Seminar shines spotlight on Malheur restoration efforts

JOHN DAY – Local foresters and land managers went into export mode last week, providing lessons in restoration and collaboration to a contingent of visitors who will take the information home to 14 foreign countries.

The visitors were in Grant County May 6-8 as part of the International Seminar on Forest Landscape Restoration. The seminar began April 27 with programs and coursework in Portland, followed by a field trip to Bend and then John Day.

The group leaves Portland for home this Wednesday.

In Grant County, they visited the Camp Creek restoration area, the Marshall Devine restoration and harvest project, and the Oxbow Conservation Area.

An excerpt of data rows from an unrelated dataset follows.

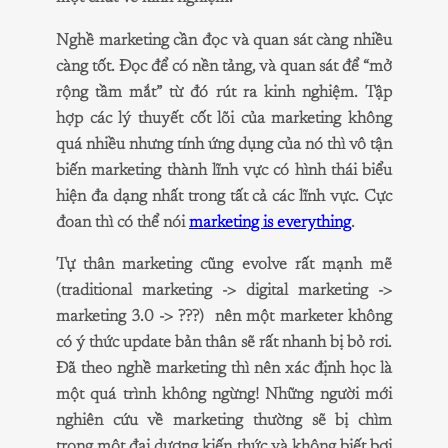
Nghề marketing cần đọc và quan sát càng nhiều
càng tốt. Đọc để có nền tảng, và quan sát để “mở
rộng tầm mắt” từ đó rút ra kinh nghiệm. Tập
hợp các lý thuyết cốt lõi của marketing không
quá nhiều nhưng tính ứng dụng của nó thì vô tận
biến marketing thành lĩnh vực có hình thái biểu
hiện đa dạng nhất trong tất cả các lĩnh vực. Cực
đoan thì có thể nói
marketing is everything
.
Tự thân marketing cũng evolve rất mạnh mẽ
(traditional marketing -> digital marketing ->
marketing 3.0 -> ???) nên một marketer không
có ý thức update bản thân sẽ rất nhanh bị bỏ rơi.
Đã theo nghề marketing thì nên xác định học là
một quá trình không ngừng! Những người mới
nghiên cứu về marketing thường sẽ bị chìm
trong một đại dương kiến thức và không biết bơi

The latter, owned by the Confederated Tribes of the Warm Springs, gave them a closeup look at a major river relocation project, one that includes a stretch of relocated channel and extensive work to recover mine tailing fields.

It was an eye-opener for many of the 19 participants, described as mid-career land managers from nations including Malawi, China, Brazil and Philippines.

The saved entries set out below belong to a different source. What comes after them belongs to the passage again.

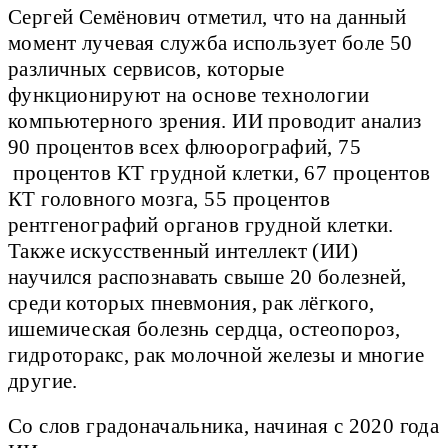
Сергей Семёнович отметил, что на данный
момент лучевая служба использует боле 50
различных сервисов, которые
функционируют на основе технологии
компьютерного зрения. ИИ проводит анализ
90 процентов всех флюорографий, 75
процентов КТ грудной клетки, 67 процентов
КТ головного мозга, 55 процентов
рентгенографий органов грудной клетки.
Также искусственный интеллект (ИИ)
научился распознавать свыше 20 болезней,
среди которых пневмония, рак лёгкого,
ишемическая болезнь сердца, остеопороз,
гидроторакс, рак молочной железы и многие
другие.
Со слов градоначальника, начиная с 2020 года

“We don’t have this kind of restoration,” said Silvia Lopez, a biologist from Guatemala, noting the extensive work at the Oxbow.

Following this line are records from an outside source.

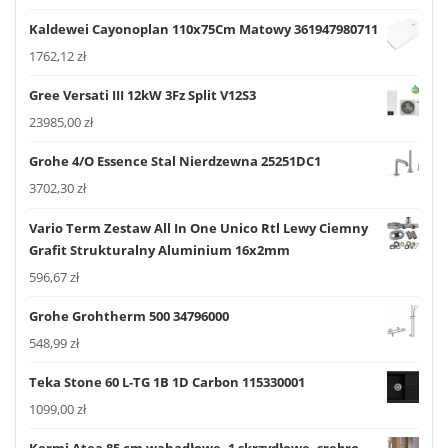
Kaldewei Cayonoplan 110x75Cm Matowy 361947980711
1762,12
zł
Gree Versati III 12kW 3Fz Split V12S3
23985,00
zł
Grohe 4/O Essence Stal Nierdzewna 25251DC1
3702,30
zł
Vario Term Zestaw All In One Unico Rtl Lewy Ciemny
Grafit Strukturalny Aluminium 16x2mm
596,67
zł
Grohe Grohtherm 500 34796000
548,99
zł
Teka Stone 60 L-TG 1B 1D Carbon 115330001
1099,00
zł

While some parts of the project looked too costly for projects back home, she said, she felt there were good ideas to take back and try. She said much of the challenge in her area is coping with impacts from intensive agriculture and also the loss of habitat to commercial uses and housing.

Samuel Kofi Nyame, a participant from Ghana, said the tour offered good information about “the basic principles of restoration – These are things we can take home.”

He was intrigued by the collaborative effort of many of the projects, and felt it would help to involve “the people outside the bureaus” in the work.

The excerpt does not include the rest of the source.